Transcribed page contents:
^^^^^^^^

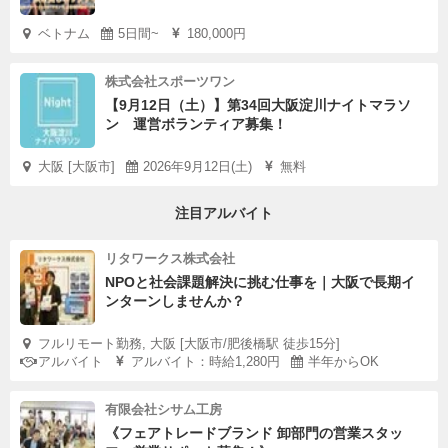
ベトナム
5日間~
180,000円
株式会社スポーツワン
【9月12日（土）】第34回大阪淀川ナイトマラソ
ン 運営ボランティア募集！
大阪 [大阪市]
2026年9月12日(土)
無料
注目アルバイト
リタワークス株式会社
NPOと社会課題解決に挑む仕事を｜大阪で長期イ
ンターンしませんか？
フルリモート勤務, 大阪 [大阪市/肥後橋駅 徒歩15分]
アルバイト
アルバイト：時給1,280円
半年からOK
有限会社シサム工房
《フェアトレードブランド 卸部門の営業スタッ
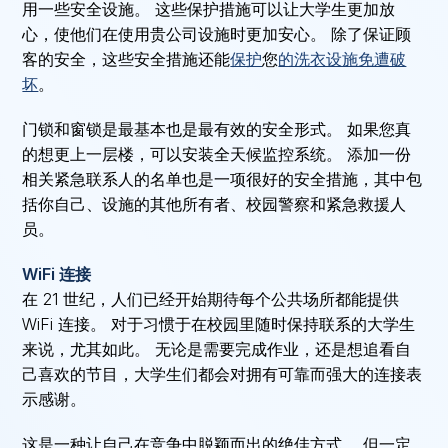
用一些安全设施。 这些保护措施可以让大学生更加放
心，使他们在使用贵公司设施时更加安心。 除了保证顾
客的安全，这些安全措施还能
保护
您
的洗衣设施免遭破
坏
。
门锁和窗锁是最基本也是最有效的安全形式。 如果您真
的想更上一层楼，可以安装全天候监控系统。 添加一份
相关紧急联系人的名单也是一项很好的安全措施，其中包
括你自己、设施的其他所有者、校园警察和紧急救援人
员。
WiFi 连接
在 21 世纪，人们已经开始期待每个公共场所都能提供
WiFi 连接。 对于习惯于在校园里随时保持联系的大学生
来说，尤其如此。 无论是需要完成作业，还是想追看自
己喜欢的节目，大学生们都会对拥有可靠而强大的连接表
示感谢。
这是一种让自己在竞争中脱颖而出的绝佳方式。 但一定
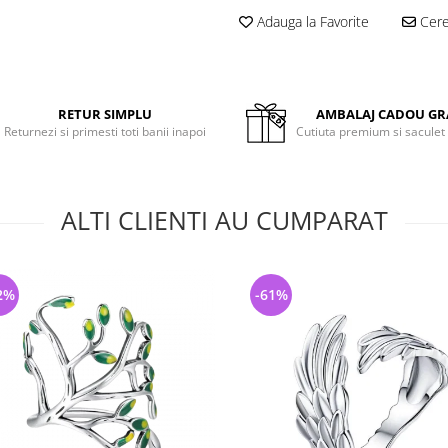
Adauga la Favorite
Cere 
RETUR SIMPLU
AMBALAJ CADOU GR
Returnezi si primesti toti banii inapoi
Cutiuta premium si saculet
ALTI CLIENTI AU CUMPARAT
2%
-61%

^^^^^^^^

# [Task brief]
Your answer must be the entries repeated exactly, with no pictures.

# [Final answer]
ベトナム
5日間~
180,000円
株式会社スポーツワン
【9月12日（土）】第34回大阪淀川ナイトマラソ
ン 運営ボランティア募集！
大阪 [大阪市]
2026年9月12日(土)
無料
注目アルバイト
リタワークス株式会社
NPOと社会課題解決に挑む仕事を｜大阪で長期イ
ンターンしませんか？
フルリモート勤務, 大阪 [大阪市/肥後橋駅 徒歩15分]
アルバイト
アルバイト：時給1,280円
半年からOK
有限会社シサム工房
《フェアトレードブランド 卸部門の営業スタッ
用一些安全设施。 这些保护措施可以让大学生更加放
心，使他们在使用贵公司设施时更加安心。 除了保证顾
客的安全，这些安全措施还能
保护
您
的洗衣设施免遭破
坏
。
门锁和窗锁是最基本也是最有效的安全形式。 如果您真
的想更上一层楼，可以安装全天候监控系统。 添加一份
相关紧急联系人的名单也是一项很好的安全措施，其中包
括你自己、设施的其他所有者、校园警察和紧急救援人
员。
WiFi 连接
在 21 世纪，人们已经开始期待每个公共场所都能提供
WiFi 连接。 对于习惯于在校园里随时保持联系的大学生
来说，尤其如此。 无论是需要完成作业，还是想追看自
己喜欢的节目，大学生们都会对拥有可靠而强大的连接表
示感谢。
这是一种让自己在竞争中脱颖而出的绝佳方式。 但一定
Adauga la Favorite
Cere 
RETUR SIMPLU
AMBALAJ CADOU GR
Returnezi si primesti toti banii inapoi
Cutiuta premium si saculet
ALTI CLIENTI AU CUMPARAT
2%
-61%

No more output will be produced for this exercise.